Starting in 2021, Galileo has taken a fundamentally different approach to solving this problem compared to many of the other vendors that have popped up since ChatGPT landed on us in late 2022, Sheth said. While some vendors were quick to apply frameworks for traditional machine learning, Galileo spent the better part of two years conducting research, publishing papers, and developing its first product built specifically for language models, Generative AI Studio, which it launched in August 2023.

“We want to be very thorough in our research because again, we are not building the tool–we are building the technology that works for everyone,” Sheth said.

Mitigating Bad Outcomes

At the core of the Galileo’s approach to building an AI trust layer is another foundation model, which the company uses to analyze the behavior of the LLM at issue. On top of that, the company has developed its own set of metrics for tracking the LLM behavior. When the metrics indicate bad behavior is occurring, they activate guardrails to block it.

“The way this works is we have our own evaluation foundation models that act, and these are dependable, reliable models that give you the same output every time,” Sheth explained. “And these are models that can run all the time in production at scale.
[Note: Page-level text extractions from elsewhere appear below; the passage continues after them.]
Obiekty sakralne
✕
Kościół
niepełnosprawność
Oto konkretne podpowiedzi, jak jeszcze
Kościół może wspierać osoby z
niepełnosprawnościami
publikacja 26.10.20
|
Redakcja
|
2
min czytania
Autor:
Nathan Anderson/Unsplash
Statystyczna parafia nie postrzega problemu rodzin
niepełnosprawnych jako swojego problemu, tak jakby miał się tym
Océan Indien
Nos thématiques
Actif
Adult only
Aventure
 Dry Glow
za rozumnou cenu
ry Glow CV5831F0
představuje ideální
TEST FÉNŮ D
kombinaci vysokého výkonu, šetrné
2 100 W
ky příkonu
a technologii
Because of the non-deterministic nature, you want to set up these guardrails. These metrics that are computed each time in production and in real time, in low latency, block the hallucinations, block bad outcomes from happening.”
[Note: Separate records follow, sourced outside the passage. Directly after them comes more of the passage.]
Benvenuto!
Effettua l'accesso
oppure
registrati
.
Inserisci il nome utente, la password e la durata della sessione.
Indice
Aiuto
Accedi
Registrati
Galileo helps customers implement guard rails for GenAI (phoelixDE/Shutterstock)

There are three components of Galileo’s suite today: Evaluate, for conducting experiments across a customer’s GenAI stack; Observe which monitors LLM behavior to ensure a secure, performant, and positive user experience;, and Protect, which prevents LLMs from responding to harmful requests, leaking data, or sharing hallucinations.

Taken together, the Galileo suite enables customers to trust their GenAI applications the same way they trust their regular apps developed using deterministic methods, Sheth said. Plus, they can run Galileo wherever they like: on any platform, AI model, or system.
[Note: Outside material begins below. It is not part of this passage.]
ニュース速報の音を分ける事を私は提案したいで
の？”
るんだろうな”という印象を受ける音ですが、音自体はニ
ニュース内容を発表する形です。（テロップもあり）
“Today software teams can ship or launch their applications almost on a daily basis. And why is that possible?” he asks. “Two decades ago, around the dot-com era, it used to take teams a quarter to launch the next version of their application. Now you get an update on your phone every like every few days. That’s because software now has a trust layer.”

The tooling involved in an AI trust layer look significantly different than what a standard DevOps team is used to, that’s because the technology is fundamentally different. But the end result is the same, according to Sheth–it gives development teams the peace of mind to know that, if something goes awry in production, it will be quickly detected and the system can be rolled back to a known good state.

Gaining GenAI Traction

Since launching its first product barely a year-and-a-half ago, Galileo has begun to generate some momentum. The company has a handful of customers in the Fortune 100, including Comcast, Twilio, and ServiceNow, and established a partnership with HPE in July. It raised $45 million in a Series B round in October, bringing its total venture funding to $68.1 million.

As 2025 kicks off, the need for AI trust layers is palpable. Enterprises are champing at the bit to release their GenAI experiments into production, but officers just can’t sign off until some of the rough edges are sanded down. Sheth is convinced that Galileo has the right approach to mitigating bad outcomes from non-deterministic AI systems, and giving enterprises the confidence they need to green light the GenAI.

“There are amazing use cases that I’ve never seen possible with traditional AI,” he said. “When mission critical software starts becoming infused by AI, what’s going to happen to the trust layer? You’re going to go back to the stone ages of software. That’s what is hindering all the POCs that are happening today from reaching production.”